Recent reports show that home prices in the U.S. have started growing. The Standard & Poor’s / Case-Shiller index of home values in the 20 largest cities in U.S., which was published on the 25th of September, showed that prices grew approximately 1.6 percent in July from the month earlier and 1.2 percent from July 2011. The rising home prices and data showing that it is the fourth straight month of improvement in prices, and the second straight year-over-year increase after two years, are slowly rebuilding the confidence that the crisis in the U.S. real estate market has ended. And at the same time the building industry published data showing an increasing demand for new housing.
In the Chicago area home prices gained 2.7 percent in July, slightly better than the 1.6 percent national increase. According to the Case-Shiller report, home prices in the New York metropolitan area, including Long Island, gained 1.2 percent from June to July. However data from the by the Multiple Listing Service of Long Island showed the mixed picture of the real estate market on Long Island. Accordingly, the median home price gained about 3.2 percent in Suffolk County, but dropped by nearly 1.7 percent in Nassau County, compared to a year earlier.

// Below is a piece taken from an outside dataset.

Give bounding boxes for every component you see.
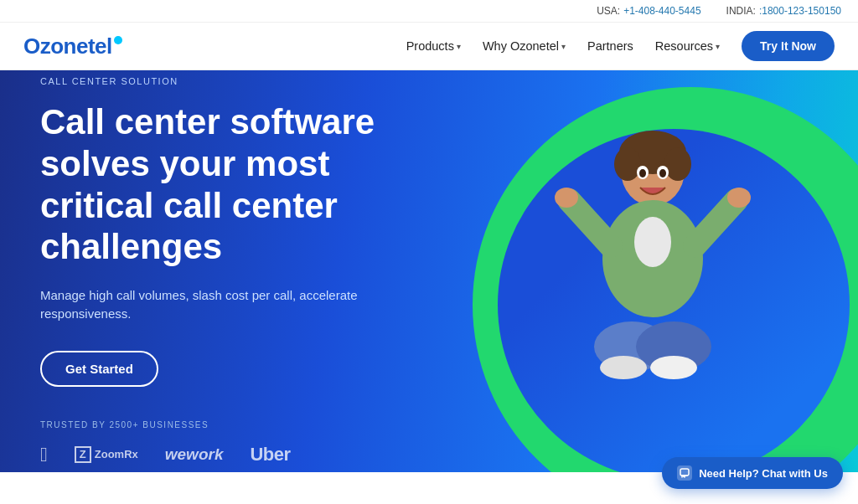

The Case-Schiller report showed that home prices gained in 16 of 20 U.S. cities in the 12 months ended in July. Phoenix, which is believed to be one of the American cities hardest affected by the “housing crisis”, prices gained 16.6 in the period, sic!
Data compiled by The Standard & Poor’s / Case-Shiller index of home values was greeted as good news, however analysts are cautious when it comes to forecasting the situation of the real estate market in the U.S. Moreover analysts have noted that the National Association of Realtors survey, which was published just last week, estimated that the median sales price of existing homes increased approximately 9.5 percent in the year to August 2012. The gain has been the strongest since January 2006. Susan M. Wachter, professor of real estate and finance at Wharton University of Pennsylvania, noted: “Both reports show that there’s definitely more buying and selling of houses. The market is stabilizing.”
Certainly rising home prices in the U.S. indicate that the real estate market is in better shape. The supply of homes has shrunk since the darkest nights of the housing recession. In addition, low rates, mortgages and better conditions in the job market encourage Americans to buy houses, to invest in them once again.
Rising home prices in the U.S. also suggest that fewer homeowners have problems with their mortgages. That is a positive and colorful picture for banks and banks’ balance sheets, not to mention homeowners themselves. And rising home prices also mean that consumers in the U.S. feel more confident, secure and wealthier at the same time as their properties do not lose value.
In general, the current situation in the real estate market in the U.S. can be considered a positive improvement and a relief. Certainly the improvement in the housing market across the United States will have the effect on the economy, just to mention that the housing for example is a direct source of jobs or that local governments depend on property taxes.